I am working in a private company in dubai, i have completed 1.5 years in this company and due to some problems at home i need to go to india. i have given resignation to my company but they are not accepting it nor giving me leave. I know i might be banned for 6 months but thats fine for me. i need to go to india as soon as possible. 
Kindly help me with a possible solution and also will there be any other problem apart from 6 months ban??


----------



## Stevesolar (Dec 21, 2012)

Hi,
First question - do you have your passport in your possession?
If yes - at least you are able to travel.
If no - you need it back - as companies are not allowed to keep them (altgough many do!).
Best of luck
Steve


----------



## Jamescher (Jul 30, 2014)

Hi,
Thanks for the reply.

No i dont have my passport in hand its with the company.


----------



## vantage (May 10, 2012)

Jamescher said:


> Hi,
> Thanks for the reply.
> 
> No i dont have my passport in hand its with the company.


Point out to them that to hold it is against the law...
if you do not get it back, report it to MOL.


----------



## rayh (Apr 1, 2011)

Do you have an evidence of giving the agreed notice period to the company? Yes, you will have a ban which can be lifted at the later stage by prospective employer if you wish to return. In any case, it is not acceptable by law for an employer to not accept your resignation and hold your passport.

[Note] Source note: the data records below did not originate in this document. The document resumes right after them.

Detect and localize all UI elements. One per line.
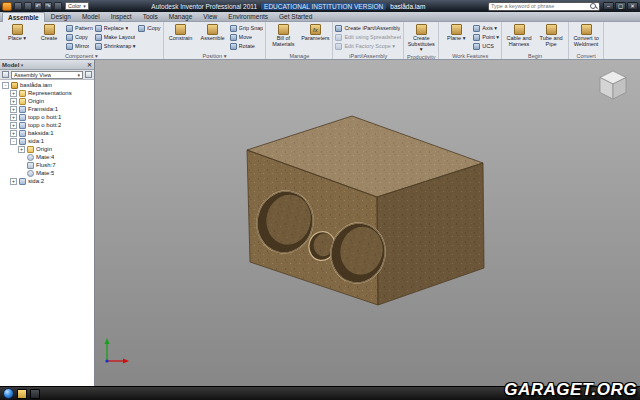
copy-button[interactable]: Copy [66,33,93,41]
tab-environments[interactable]: Environments [223,12,273,21]
tree-node-sida-2[interactable]: +sida:2 [0,177,94,185]
tree-node-origin[interactable]: +Origin [0,145,94,153]
make-layout-icon [95,34,102,41]
tube-and-pipe-button[interactable]: Tube and Pipe [536,23,566,52]
browser-panel-title[interactable]: Model [2,62,23,68]
icopy-button[interactable]: iCopy [138,24,161,32]
parameters-icon: fx [310,24,321,35]
search-icon[interactable] [590,3,597,10]
convert-to-weldment-button[interactable]: Convert to Weldment [571,23,601,52]
close-button[interactable]: ✕ [627,2,638,10]
tree-node-basl-da-iam[interactable]: -baslåda.iam [0,81,94,89]
minimize-button[interactable]: – [603,2,614,10]
constrain-icon [175,24,186,35]
assemble-button[interactable]: Assemble [198,23,228,52]
tree-node-framsida-1[interactable]: +Framsida:1 [0,105,94,113]
tree-expander-icon[interactable]: + [10,90,17,97]
maximize-button[interactable]: ▢ [615,2,626,10]
tree-node-topp-o-bott-1[interactable]: +topp o bott:1 [0,113,94,121]
tab-model[interactable]: Model [77,12,105,21]
tab-inspect[interactable]: Inspect [106,12,137,21]
tree-expander-icon[interactable]: + [10,122,17,129]
ribbon-group-label-productivity[interactable]: Productivity [406,53,436,60]
tree-node-mate-4[interactable]: +Mate:4 [0,153,94,161]
point-button[interactable]: Point ▾ [473,33,499,41]
tree-expander-icon[interactable]: + [10,98,17,105]
ucs-button[interactable]: UCS [473,42,499,50]
print-icon[interactable] [54,2,62,10]
ribbon-group-label-component[interactable]: Component ▾ [2,52,161,59]
tree-node-representations[interactable]: +Representations [0,89,94,97]
new-file-icon[interactable] [14,2,22,10]
ribbon-group-label-work-features[interactable]: Work Features [441,52,499,59]
move-button[interactable]: Move [230,33,264,41]
bill-of-materials-button[interactable]: Bill of Materials [268,23,298,52]
autodesk-inventor-taskbar-item[interactable] [30,389,40,399]
edit-using-spreadsheet-icon [335,34,342,41]
tree-expander-icon[interactable]: - [2,82,9,89]
ribbon-group-label-ipart-iassembly[interactable]: iPart/iAssembly [335,52,401,59]
create-ipart-iassembly-button[interactable]: Create iPart/iAssembly [335,24,401,32]
tree-expander-icon[interactable]: + [18,146,25,153]
replace-button[interactable]: Replace ▾ [95,24,136,32]
tab-get-started[interactable]: Get Started [274,12,317,21]
tab-assemble[interactable]: Assemble [2,12,45,22]
color-dropdown[interactable]: Color [65,2,89,10]
tree-node-baksida-1[interactable]: +baksida:1 [0,129,94,137]
product-name: Autodesk Inventor Professional 2011 [151,3,257,10]
grip-snap-button[interactable]: Grip Snap [230,24,264,32]
part-icon [19,138,26,145]
tree-node-flush-7[interactable]: +Flush:7 [0,161,94,169]
tab-view[interactable]: View [198,12,222,21]
tab-tools[interactable]: Tools [138,12,163,21]
save-icon[interactable] [24,2,32,10]
folder-icon [19,90,26,97]
tab-manage[interactable]: Manage [164,12,198,21]
pattern-button[interactable]: Pattern [66,24,93,32]
tree-expander-icon[interactable]: - [10,138,17,145]
create-button[interactable]: Create [34,23,64,52]
tree-node-topp-o-bott-2[interactable]: +topp o bott:2 [0,121,94,129]
make-layout-button[interactable]: Make Layout [95,33,136,41]
edit-factory-scope-button[interactable]: Edit Factory Scope ▾ [335,42,401,50]
viewport[interactable] [95,60,640,386]
tree-expander-icon[interactable]: + [10,178,17,185]
tree-expander-icon[interactable]: + [10,130,17,137]
axis-button[interactable]: Axis ▾ [473,24,499,32]
ribbon-group-label-manage[interactable]: Manage [268,52,330,59]
tab-design[interactable]: Design [46,12,76,21]
y-axis-arrow [105,338,110,344]
application-button-icon[interactable] [2,2,12,11]
tree-expander-icon[interactable]: + [10,114,17,121]
tree-node-origin[interactable]: +Origin [0,97,94,105]
undo-icon[interactable]: ↶ [34,2,42,10]
create-substitutes-button[interactable]: Create Substitutes ▾ [406,23,436,53]
view-selector-dropdown[interactable]: Assembly View [11,71,83,79]
plane-button[interactable]: Plane ▾ [441,23,471,52]
part-icon [19,178,26,185]
tree-expander-icon[interactable]: + [10,106,17,113]
help-search[interactable] [488,2,600,11]
ribbon-group-label-convert[interactable]: Convert [571,52,601,59]
search-input[interactable] [491,3,588,9]
browser-filter-icon[interactable] [2,71,9,78]
mirror-button[interactable]: Mirror [66,42,93,50]
3d-scene[interactable] [95,60,640,386]
browser-search-icon[interactable] [85,71,92,78]
tree-node-mate-5[interactable]: +Mate:5 [0,169,94,177]
start-button[interactable] [3,388,14,399]
constrain-button[interactable]: Constrain [166,23,196,52]
place-button[interactable]: Place ▾ [2,23,32,52]
shrinkwrap-button[interactable]: Shrinkwrap ▾ [95,42,136,50]
ribbon-group-label-position[interactable]: Position ▾ [166,52,264,59]
cable-and-harness-button[interactable]: Cable and Harness [504,23,534,52]
redo-icon[interactable]: ↷ [44,2,52,10]
parameters-button[interactable]: fxParameters [300,23,330,52]
windows-explorer-taskbar-item[interactable] [17,389,27,399]
browser-close-icon[interactable] [87,61,92,68]
tree-node-sida-1[interactable]: -sida:1 [0,137,94,145]
edit-using-spreadsheet-button[interactable]: Edit using Spreadsheet [335,33,401,41]
view-cube[interactable] [596,68,630,106]
rotate-button[interactable]: Rotate [230,42,264,50]
ribbon-group-label-begin[interactable]: Begin [504,52,566,59]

You can contact ministry of labour with your case. They will surely support you.

All the best.


----------



## Jamescher (Jul 30, 2014)

Hi,

Ya in my offer letter its mentioned 1 month notice period. i am ready for that also then too he is not letting.


----------



## vantage (May 10, 2012)

Jamescher said:


> Hi,
> 
> Ya in my offer letter its mentioned 1 month notice period. i am ready for that also then too he is not letting.


he cannot 'not let you'

report it directly to the Ministry of Labour. Do it today.
Report also that they are holding your passport.


Have all your paperwork

offer letter
contract
your resignation letter

good luck


----------



## Jamescher (Jul 30, 2014)

Thanks for the reply.

One more doubt my contract is a limited contract will that be an issue ??


----------



## vantage (May 10, 2012)

call MOL and ask them?

here's the Labour Law.
Read it, and see if your answer is here.
UAE LAbour Law

I still suggest you call MOL and ask them the procedure for your particular circumstances.

heree's their website.
you'll find all the contacts you need there
MOL website


----------